The finale to The Seekers trilogy finds Litwack’s (The Stuff of Stars, 2015, etc.) heroes returning to their home of Little Pond, hoping to wrest it from religious fanatics.
A fractured world suffers from spiritual and intellectual darkness. After avoiding war between two tribes across the sea, Orah and Nathaniel sail home to Little Pond. Their vessel is designed by the dreamers—whose minds have merged into a state beyond the physical—and carries more than 30 people, including Kara, mistress of the dreamers’ advanced technology, and Caleb, leader of the builders and warriors dedicated to living in harmony with nature.

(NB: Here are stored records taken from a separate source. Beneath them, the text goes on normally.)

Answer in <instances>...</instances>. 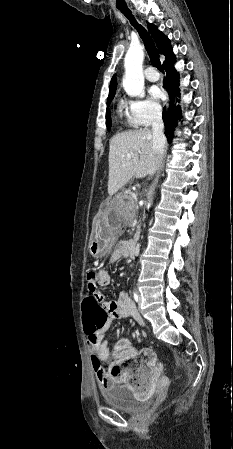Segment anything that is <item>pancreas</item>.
<instances>
[{
	"label": "pancreas",
	"mask_w": 233,
	"mask_h": 449,
	"mask_svg": "<svg viewBox=\"0 0 233 449\" xmlns=\"http://www.w3.org/2000/svg\"><path fill=\"white\" fill-rule=\"evenodd\" d=\"M122 198L126 199L127 202L120 201V213H121V215L124 218L133 217L135 215V211H136L135 198L132 195H130V194L123 195Z\"/></svg>",
	"instance_id": "cf45deb5"
}]
</instances>
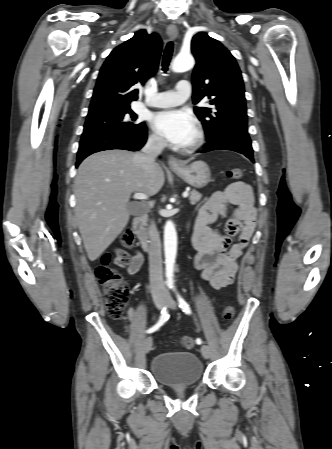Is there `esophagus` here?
Returning <instances> with one entry per match:
<instances>
[{"label":"esophagus","instance_id":"34e87169","mask_svg":"<svg viewBox=\"0 0 332 449\" xmlns=\"http://www.w3.org/2000/svg\"><path fill=\"white\" fill-rule=\"evenodd\" d=\"M167 35L169 36L170 39H176L178 36V29L174 24H170L167 27ZM168 165L171 168H181L183 165L181 163V161H179L176 157L174 156H170L168 159Z\"/></svg>","mask_w":332,"mask_h":449}]
</instances>
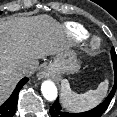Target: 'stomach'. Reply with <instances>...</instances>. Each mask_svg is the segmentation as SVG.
Returning a JSON list of instances; mask_svg holds the SVG:
<instances>
[{
	"label": "stomach",
	"mask_w": 117,
	"mask_h": 117,
	"mask_svg": "<svg viewBox=\"0 0 117 117\" xmlns=\"http://www.w3.org/2000/svg\"><path fill=\"white\" fill-rule=\"evenodd\" d=\"M79 68L76 53L70 48L56 54L53 62L46 66L47 71L53 74H73L78 72Z\"/></svg>",
	"instance_id": "1"
}]
</instances>
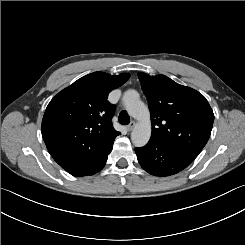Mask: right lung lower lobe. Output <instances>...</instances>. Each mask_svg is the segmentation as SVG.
I'll list each match as a JSON object with an SVG mask.
<instances>
[{
    "label": "right lung lower lobe",
    "mask_w": 245,
    "mask_h": 245,
    "mask_svg": "<svg viewBox=\"0 0 245 245\" xmlns=\"http://www.w3.org/2000/svg\"><path fill=\"white\" fill-rule=\"evenodd\" d=\"M107 158L108 157H106L102 162L97 164L92 171H90L89 173H87L85 175H92V174H95V173L99 172L100 170H102V168L105 166ZM85 175H83V176H85Z\"/></svg>",
    "instance_id": "obj_1"
}]
</instances>
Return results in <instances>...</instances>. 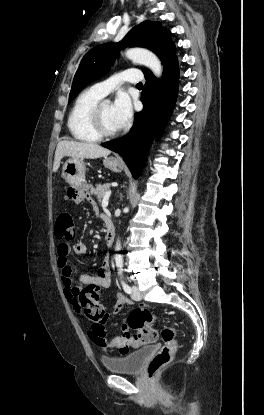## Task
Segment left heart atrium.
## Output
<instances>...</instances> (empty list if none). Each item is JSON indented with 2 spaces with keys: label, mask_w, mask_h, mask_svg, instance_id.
I'll use <instances>...</instances> for the list:
<instances>
[{
  "label": "left heart atrium",
  "mask_w": 264,
  "mask_h": 415,
  "mask_svg": "<svg viewBox=\"0 0 264 415\" xmlns=\"http://www.w3.org/2000/svg\"><path fill=\"white\" fill-rule=\"evenodd\" d=\"M112 114L118 128L126 126L132 118V104L129 96L121 92L112 105Z\"/></svg>",
  "instance_id": "1"
}]
</instances>
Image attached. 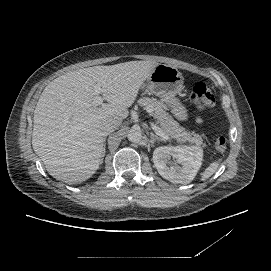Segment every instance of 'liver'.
<instances>
[{
    "instance_id": "1",
    "label": "liver",
    "mask_w": 271,
    "mask_h": 271,
    "mask_svg": "<svg viewBox=\"0 0 271 271\" xmlns=\"http://www.w3.org/2000/svg\"><path fill=\"white\" fill-rule=\"evenodd\" d=\"M157 65L129 61L83 68L46 86L34 112L32 147L53 178L83 183L99 170L105 152L102 125L128 117L141 86ZM97 83L107 103L93 104Z\"/></svg>"
}]
</instances>
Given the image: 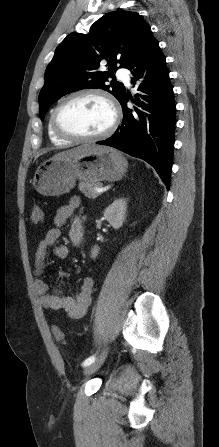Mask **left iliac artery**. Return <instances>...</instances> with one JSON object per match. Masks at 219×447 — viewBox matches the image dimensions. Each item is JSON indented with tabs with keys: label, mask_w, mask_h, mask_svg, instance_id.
<instances>
[{
	"label": "left iliac artery",
	"mask_w": 219,
	"mask_h": 447,
	"mask_svg": "<svg viewBox=\"0 0 219 447\" xmlns=\"http://www.w3.org/2000/svg\"><path fill=\"white\" fill-rule=\"evenodd\" d=\"M95 359H96V356H95V355L90 356L89 358H87V359L83 362L82 366L86 367L87 365H89V364H91L92 362H94Z\"/></svg>",
	"instance_id": "1"
}]
</instances>
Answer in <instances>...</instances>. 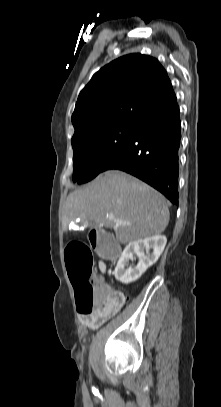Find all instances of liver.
I'll use <instances>...</instances> for the list:
<instances>
[{"mask_svg": "<svg viewBox=\"0 0 221 407\" xmlns=\"http://www.w3.org/2000/svg\"><path fill=\"white\" fill-rule=\"evenodd\" d=\"M169 217L162 194L125 172L109 170L69 194L63 223L81 219L95 228L114 229L117 241L126 244L161 234Z\"/></svg>", "mask_w": 221, "mask_h": 407, "instance_id": "1", "label": "liver"}]
</instances>
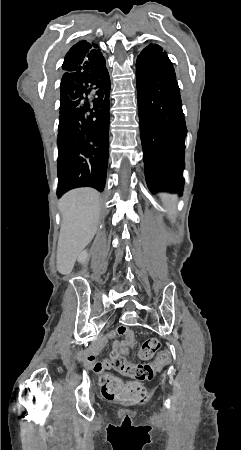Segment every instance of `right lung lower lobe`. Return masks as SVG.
<instances>
[{"label":"right lung lower lobe","mask_w":241,"mask_h":450,"mask_svg":"<svg viewBox=\"0 0 241 450\" xmlns=\"http://www.w3.org/2000/svg\"><path fill=\"white\" fill-rule=\"evenodd\" d=\"M110 77L105 60L64 72L60 83L57 196L78 187L102 192L109 144Z\"/></svg>","instance_id":"98d812e1"}]
</instances>
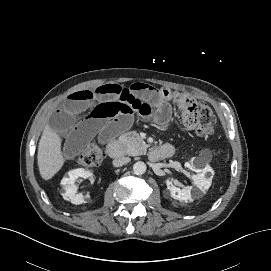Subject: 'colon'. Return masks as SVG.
Masks as SVG:
<instances>
[{"instance_id": "1", "label": "colon", "mask_w": 271, "mask_h": 271, "mask_svg": "<svg viewBox=\"0 0 271 271\" xmlns=\"http://www.w3.org/2000/svg\"><path fill=\"white\" fill-rule=\"evenodd\" d=\"M181 106L183 126L195 130L198 137L208 139L213 134L215 121L211 107L187 95L182 97ZM102 160V150L95 142H90L81 152L78 163L84 167H95Z\"/></svg>"}]
</instances>
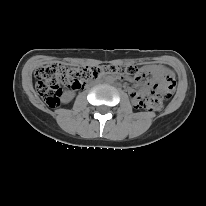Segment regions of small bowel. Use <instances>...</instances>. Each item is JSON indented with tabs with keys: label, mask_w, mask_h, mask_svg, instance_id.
Listing matches in <instances>:
<instances>
[{
	"label": "small bowel",
	"mask_w": 206,
	"mask_h": 206,
	"mask_svg": "<svg viewBox=\"0 0 206 206\" xmlns=\"http://www.w3.org/2000/svg\"><path fill=\"white\" fill-rule=\"evenodd\" d=\"M149 72L152 74L154 80L158 82H162L166 77L173 75L172 72L168 68L163 67V66H158V65L150 66ZM129 92L133 99L139 95V92L136 91L135 89H130Z\"/></svg>",
	"instance_id": "1"
}]
</instances>
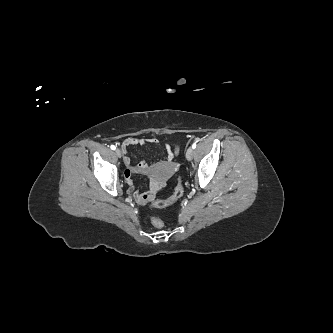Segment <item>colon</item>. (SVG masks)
I'll return each instance as SVG.
<instances>
[{"mask_svg":"<svg viewBox=\"0 0 333 333\" xmlns=\"http://www.w3.org/2000/svg\"><path fill=\"white\" fill-rule=\"evenodd\" d=\"M179 150L180 149L177 146L174 150V154L177 155L179 153ZM183 192H184V186H183L181 179H179L176 187L174 188L173 193L168 198L158 199V200L154 201L152 206L154 208L168 207V206L174 204L175 202H177L182 197ZM151 222H152L153 226L156 228H162L164 225L162 219H160L159 217H156V216H153L151 218Z\"/></svg>","mask_w":333,"mask_h":333,"instance_id":"1","label":"colon"}]
</instances>
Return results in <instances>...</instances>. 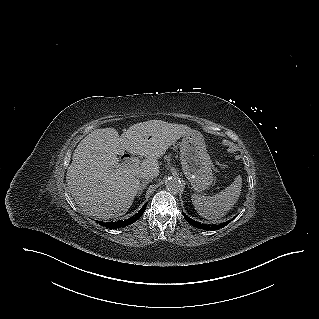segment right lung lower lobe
I'll use <instances>...</instances> for the list:
<instances>
[{"label":"right lung lower lobe","mask_w":319,"mask_h":319,"mask_svg":"<svg viewBox=\"0 0 319 319\" xmlns=\"http://www.w3.org/2000/svg\"><path fill=\"white\" fill-rule=\"evenodd\" d=\"M146 206H147V204H145L143 206V208L137 214H135L133 217H130L129 219H126L124 221L121 220V221H116V222H106V223L99 222V223L101 226H105L106 228H111V229L120 228V227L130 225V224L134 223L136 220H138L143 215Z\"/></svg>","instance_id":"1"}]
</instances>
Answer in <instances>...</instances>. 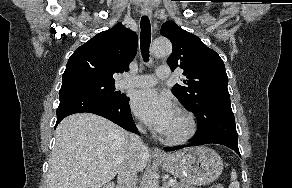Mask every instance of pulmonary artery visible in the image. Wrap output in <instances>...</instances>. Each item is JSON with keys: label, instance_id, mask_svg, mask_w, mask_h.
<instances>
[{"label": "pulmonary artery", "instance_id": "e3ab8cb5", "mask_svg": "<svg viewBox=\"0 0 292 188\" xmlns=\"http://www.w3.org/2000/svg\"><path fill=\"white\" fill-rule=\"evenodd\" d=\"M170 77V69L167 66H160L155 75H138L133 76L126 74L118 83L119 88L125 89L130 87L147 88L156 84L158 79L164 80Z\"/></svg>", "mask_w": 292, "mask_h": 188}]
</instances>
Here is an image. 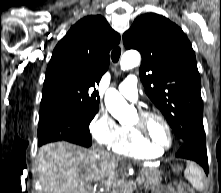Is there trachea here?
Listing matches in <instances>:
<instances>
[{"mask_svg":"<svg viewBox=\"0 0 221 193\" xmlns=\"http://www.w3.org/2000/svg\"><path fill=\"white\" fill-rule=\"evenodd\" d=\"M121 55V49L119 47L115 48L111 53V59L114 63H117Z\"/></svg>","mask_w":221,"mask_h":193,"instance_id":"1","label":"trachea"}]
</instances>
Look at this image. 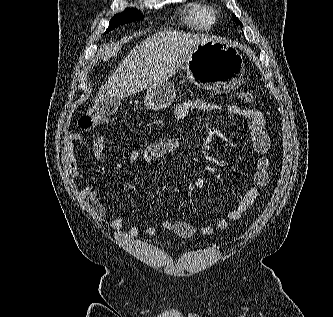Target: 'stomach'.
<instances>
[{"mask_svg":"<svg viewBox=\"0 0 333 317\" xmlns=\"http://www.w3.org/2000/svg\"><path fill=\"white\" fill-rule=\"evenodd\" d=\"M188 79L197 87L216 93H228L242 83L245 63L238 50L227 41L212 39L199 45L186 61ZM176 90L168 79L149 87L144 98L150 110L167 108Z\"/></svg>","mask_w":333,"mask_h":317,"instance_id":"obj_1","label":"stomach"}]
</instances>
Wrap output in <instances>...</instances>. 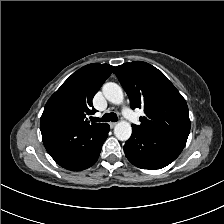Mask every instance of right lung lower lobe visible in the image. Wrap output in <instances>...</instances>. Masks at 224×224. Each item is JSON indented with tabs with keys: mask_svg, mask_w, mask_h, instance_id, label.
<instances>
[{
	"mask_svg": "<svg viewBox=\"0 0 224 224\" xmlns=\"http://www.w3.org/2000/svg\"><path fill=\"white\" fill-rule=\"evenodd\" d=\"M44 146L61 167L78 171L92 166L98 159L110 127L101 124L83 128L47 119L40 123Z\"/></svg>",
	"mask_w": 224,
	"mask_h": 224,
	"instance_id": "98d812e1",
	"label": "right lung lower lobe"
}]
</instances>
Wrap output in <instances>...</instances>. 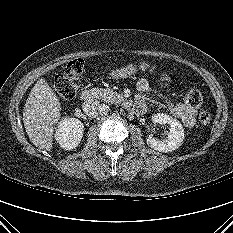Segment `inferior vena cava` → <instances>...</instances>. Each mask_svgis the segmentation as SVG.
I'll use <instances>...</instances> for the list:
<instances>
[{
	"label": "inferior vena cava",
	"instance_id": "obj_1",
	"mask_svg": "<svg viewBox=\"0 0 233 233\" xmlns=\"http://www.w3.org/2000/svg\"><path fill=\"white\" fill-rule=\"evenodd\" d=\"M83 111L91 118H95L98 114H101L102 104L97 100H89L83 103Z\"/></svg>",
	"mask_w": 233,
	"mask_h": 233
}]
</instances>
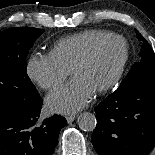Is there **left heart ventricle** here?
Masks as SVG:
<instances>
[{"instance_id": "obj_1", "label": "left heart ventricle", "mask_w": 155, "mask_h": 155, "mask_svg": "<svg viewBox=\"0 0 155 155\" xmlns=\"http://www.w3.org/2000/svg\"><path fill=\"white\" fill-rule=\"evenodd\" d=\"M123 56V43L119 40H110L99 48L86 66L73 75V79L79 80L95 93L111 81L122 62Z\"/></svg>"}]
</instances>
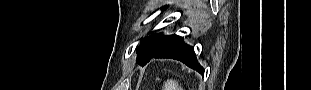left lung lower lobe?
I'll return each mask as SVG.
<instances>
[{"instance_id": "0a47b994", "label": "left lung lower lobe", "mask_w": 311, "mask_h": 90, "mask_svg": "<svg viewBox=\"0 0 311 90\" xmlns=\"http://www.w3.org/2000/svg\"><path fill=\"white\" fill-rule=\"evenodd\" d=\"M152 58H171L185 63L192 69L204 73V69L198 64L194 49L183 42V38L177 35L165 37L152 51L146 60L140 65L147 64Z\"/></svg>"}]
</instances>
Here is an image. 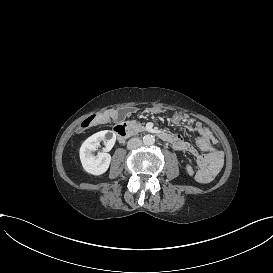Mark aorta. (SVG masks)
<instances>
[{
    "label": "aorta",
    "mask_w": 273,
    "mask_h": 273,
    "mask_svg": "<svg viewBox=\"0 0 273 273\" xmlns=\"http://www.w3.org/2000/svg\"><path fill=\"white\" fill-rule=\"evenodd\" d=\"M154 142H155V138H154L153 135H149L148 134V135H145L143 137V143H144V145L150 146V145H153Z\"/></svg>",
    "instance_id": "1"
}]
</instances>
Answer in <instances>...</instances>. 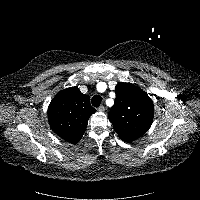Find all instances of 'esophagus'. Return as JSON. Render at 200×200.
<instances>
[{
  "label": "esophagus",
  "mask_w": 200,
  "mask_h": 200,
  "mask_svg": "<svg viewBox=\"0 0 200 200\" xmlns=\"http://www.w3.org/2000/svg\"><path fill=\"white\" fill-rule=\"evenodd\" d=\"M98 111L99 112H104L105 111V107L102 105V106H99L98 107Z\"/></svg>",
  "instance_id": "obj_1"
}]
</instances>
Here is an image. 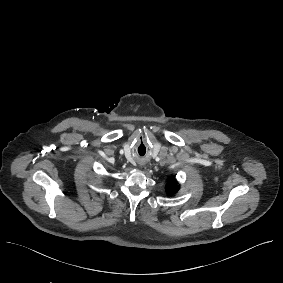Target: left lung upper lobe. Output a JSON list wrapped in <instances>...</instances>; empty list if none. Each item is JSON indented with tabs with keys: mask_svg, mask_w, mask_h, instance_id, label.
Wrapping results in <instances>:
<instances>
[{
	"mask_svg": "<svg viewBox=\"0 0 283 283\" xmlns=\"http://www.w3.org/2000/svg\"><path fill=\"white\" fill-rule=\"evenodd\" d=\"M179 188L180 187H179L178 183L175 180H173V179L169 180L167 182V184H166V192L170 196L174 195L175 193H177Z\"/></svg>",
	"mask_w": 283,
	"mask_h": 283,
	"instance_id": "left-lung-upper-lobe-1",
	"label": "left lung upper lobe"
}]
</instances>
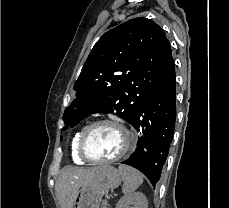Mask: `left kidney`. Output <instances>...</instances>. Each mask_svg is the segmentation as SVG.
Instances as JSON below:
<instances>
[{"mask_svg": "<svg viewBox=\"0 0 229 208\" xmlns=\"http://www.w3.org/2000/svg\"><path fill=\"white\" fill-rule=\"evenodd\" d=\"M148 208V202L144 194L140 192H134V194H126L117 204V208Z\"/></svg>", "mask_w": 229, "mask_h": 208, "instance_id": "5707ae66", "label": "left kidney"}]
</instances>
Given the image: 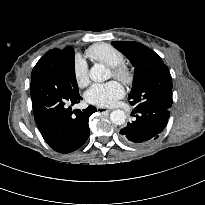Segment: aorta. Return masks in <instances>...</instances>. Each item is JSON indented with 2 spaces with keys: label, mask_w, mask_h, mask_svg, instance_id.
Wrapping results in <instances>:
<instances>
[{
  "label": "aorta",
  "mask_w": 205,
  "mask_h": 205,
  "mask_svg": "<svg viewBox=\"0 0 205 205\" xmlns=\"http://www.w3.org/2000/svg\"><path fill=\"white\" fill-rule=\"evenodd\" d=\"M89 77L94 82H102L110 78V73L103 64H95L89 71ZM110 120L115 125H122L126 121V114L123 110H114L110 114Z\"/></svg>",
  "instance_id": "aorta-1"
}]
</instances>
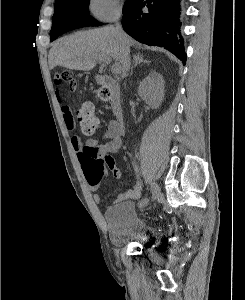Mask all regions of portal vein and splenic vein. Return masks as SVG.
<instances>
[{
	"label": "portal vein and splenic vein",
	"instance_id": "obj_1",
	"mask_svg": "<svg viewBox=\"0 0 245 300\" xmlns=\"http://www.w3.org/2000/svg\"><path fill=\"white\" fill-rule=\"evenodd\" d=\"M100 62H104V63H109L110 59L108 57H101L99 59ZM111 70L113 73L115 74H119L121 72V68L120 65L118 63L112 65Z\"/></svg>",
	"mask_w": 245,
	"mask_h": 300
}]
</instances>
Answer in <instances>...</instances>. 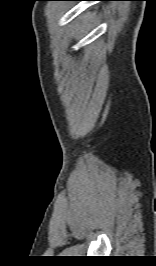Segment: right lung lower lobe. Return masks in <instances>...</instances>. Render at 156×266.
Masks as SVG:
<instances>
[{"mask_svg": "<svg viewBox=\"0 0 156 266\" xmlns=\"http://www.w3.org/2000/svg\"><path fill=\"white\" fill-rule=\"evenodd\" d=\"M67 1H82V0H67Z\"/></svg>", "mask_w": 156, "mask_h": 266, "instance_id": "right-lung-lower-lobe-1", "label": "right lung lower lobe"}]
</instances>
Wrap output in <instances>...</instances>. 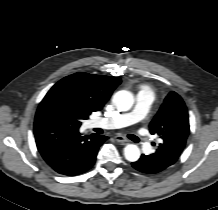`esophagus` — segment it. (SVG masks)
<instances>
[{"instance_id":"1","label":"esophagus","mask_w":218,"mask_h":210,"mask_svg":"<svg viewBox=\"0 0 218 210\" xmlns=\"http://www.w3.org/2000/svg\"><path fill=\"white\" fill-rule=\"evenodd\" d=\"M114 138H115V140H116L117 142H120V143H126V142H128V140H127L125 137L121 136V135H116Z\"/></svg>"}]
</instances>
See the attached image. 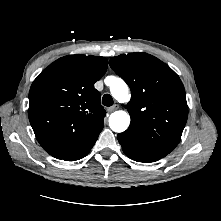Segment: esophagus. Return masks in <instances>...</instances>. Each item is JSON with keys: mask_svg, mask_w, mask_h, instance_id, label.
Returning <instances> with one entry per match:
<instances>
[{"mask_svg": "<svg viewBox=\"0 0 221 221\" xmlns=\"http://www.w3.org/2000/svg\"><path fill=\"white\" fill-rule=\"evenodd\" d=\"M118 108H119V105L115 104V105L107 108V111L108 112H113V111L117 110Z\"/></svg>", "mask_w": 221, "mask_h": 221, "instance_id": "esophagus-1", "label": "esophagus"}]
</instances>
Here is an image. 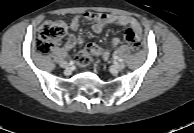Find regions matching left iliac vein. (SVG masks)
I'll use <instances>...</instances> for the list:
<instances>
[{"mask_svg":"<svg viewBox=\"0 0 194 133\" xmlns=\"http://www.w3.org/2000/svg\"><path fill=\"white\" fill-rule=\"evenodd\" d=\"M125 68V64L124 63H116L111 67V71L112 72H118L121 71Z\"/></svg>","mask_w":194,"mask_h":133,"instance_id":"left-iliac-vein-1","label":"left iliac vein"}]
</instances>
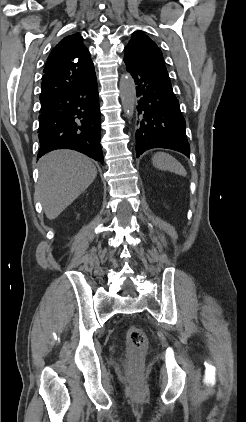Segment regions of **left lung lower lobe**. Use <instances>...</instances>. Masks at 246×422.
Returning <instances> with one entry per match:
<instances>
[{
    "label": "left lung lower lobe",
    "mask_w": 246,
    "mask_h": 422,
    "mask_svg": "<svg viewBox=\"0 0 246 422\" xmlns=\"http://www.w3.org/2000/svg\"><path fill=\"white\" fill-rule=\"evenodd\" d=\"M124 62L134 78L138 100L136 155L152 148H167L190 155L186 123L171 83L125 53Z\"/></svg>",
    "instance_id": "0a47b994"
}]
</instances>
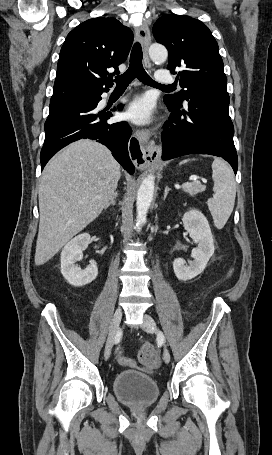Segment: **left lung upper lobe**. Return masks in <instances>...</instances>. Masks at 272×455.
<instances>
[{"instance_id": "1", "label": "left lung upper lobe", "mask_w": 272, "mask_h": 455, "mask_svg": "<svg viewBox=\"0 0 272 455\" xmlns=\"http://www.w3.org/2000/svg\"><path fill=\"white\" fill-rule=\"evenodd\" d=\"M158 43L168 49V69L180 68L181 90L164 99L177 104L201 92L227 93V78L218 44L209 28L201 21L185 15L166 14L153 26Z\"/></svg>"}]
</instances>
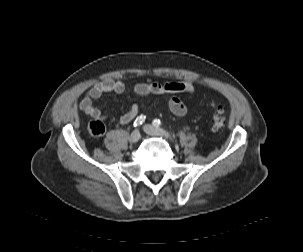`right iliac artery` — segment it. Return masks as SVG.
<instances>
[{"label": "right iliac artery", "mask_w": 303, "mask_h": 252, "mask_svg": "<svg viewBox=\"0 0 303 252\" xmlns=\"http://www.w3.org/2000/svg\"><path fill=\"white\" fill-rule=\"evenodd\" d=\"M145 121V116L141 115L134 121V127L140 126Z\"/></svg>", "instance_id": "1"}]
</instances>
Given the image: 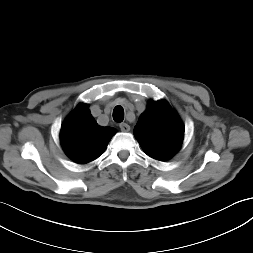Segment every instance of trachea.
I'll return each instance as SVG.
<instances>
[{"instance_id": "1", "label": "trachea", "mask_w": 253, "mask_h": 253, "mask_svg": "<svg viewBox=\"0 0 253 253\" xmlns=\"http://www.w3.org/2000/svg\"><path fill=\"white\" fill-rule=\"evenodd\" d=\"M113 119L115 122H122L124 120V109L117 105L113 110Z\"/></svg>"}]
</instances>
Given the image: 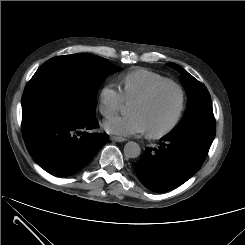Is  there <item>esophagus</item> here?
<instances>
[{
    "instance_id": "obj_1",
    "label": "esophagus",
    "mask_w": 245,
    "mask_h": 245,
    "mask_svg": "<svg viewBox=\"0 0 245 245\" xmlns=\"http://www.w3.org/2000/svg\"><path fill=\"white\" fill-rule=\"evenodd\" d=\"M110 140L115 141V142H124L127 139L122 138V137H117V136H110Z\"/></svg>"
}]
</instances>
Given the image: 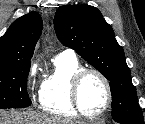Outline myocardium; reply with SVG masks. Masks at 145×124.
Returning <instances> with one entry per match:
<instances>
[{
  "label": "myocardium",
  "mask_w": 145,
  "mask_h": 124,
  "mask_svg": "<svg viewBox=\"0 0 145 124\" xmlns=\"http://www.w3.org/2000/svg\"><path fill=\"white\" fill-rule=\"evenodd\" d=\"M89 75H95L100 79V81L103 83L105 87L106 94H107V100L103 109L98 113H94V114L85 112L81 104V86L84 80L86 79V77ZM70 94H71V101L76 112L80 116L87 119H98L104 116L108 111V109L110 108L113 101L112 88L109 80L101 71L94 68H82L73 75L71 79Z\"/></svg>",
  "instance_id": "f54148a6"
}]
</instances>
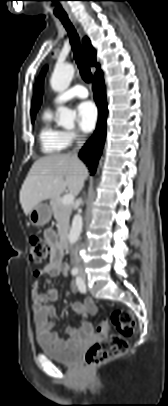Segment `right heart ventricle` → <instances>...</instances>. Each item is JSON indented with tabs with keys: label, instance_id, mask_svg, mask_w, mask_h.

Also with the group is an “opaque black cube” with “bits of lightning flashing inside like a captive storm.” This device contains some of the disembodied dreamers, who will advise Kara and the seekers on how to handle the repressive Temple of Light. When Orah and her husband reach home, they find Nathaniel’s father a fugitive from the new regime, which denies individuals the freedom to think, feel, or even dress as the spirit craves. When they ask about their friend, the musician Thomas, they’re told, “He’s gone to a darker place.” To save him, the seekers marshal an army to march from Little Pond to Temple City, where the vicars are based. In this third installment, Litwack gives fans a plot both action-driven and cerebral. Though Caleb says, “no change comes without the shedding of blood,” Orah refuses to torture a captive deacon. Instead, they treat the man humanely, and he experiences the seekers’ philosophy firsthand. Portrayals of violence and its consequences will resonate with readers; after a battle, the living “suffered in silence, as if in sympathy with those silenced forever.” Litwack excels in poeticizing his themes with lines like, “If we are the stuff of stars, how can we act like beasts of the field?” All around, a superbly crafted adventure.
An enthralling finish to a thoughtful, uplifting sci-fi series.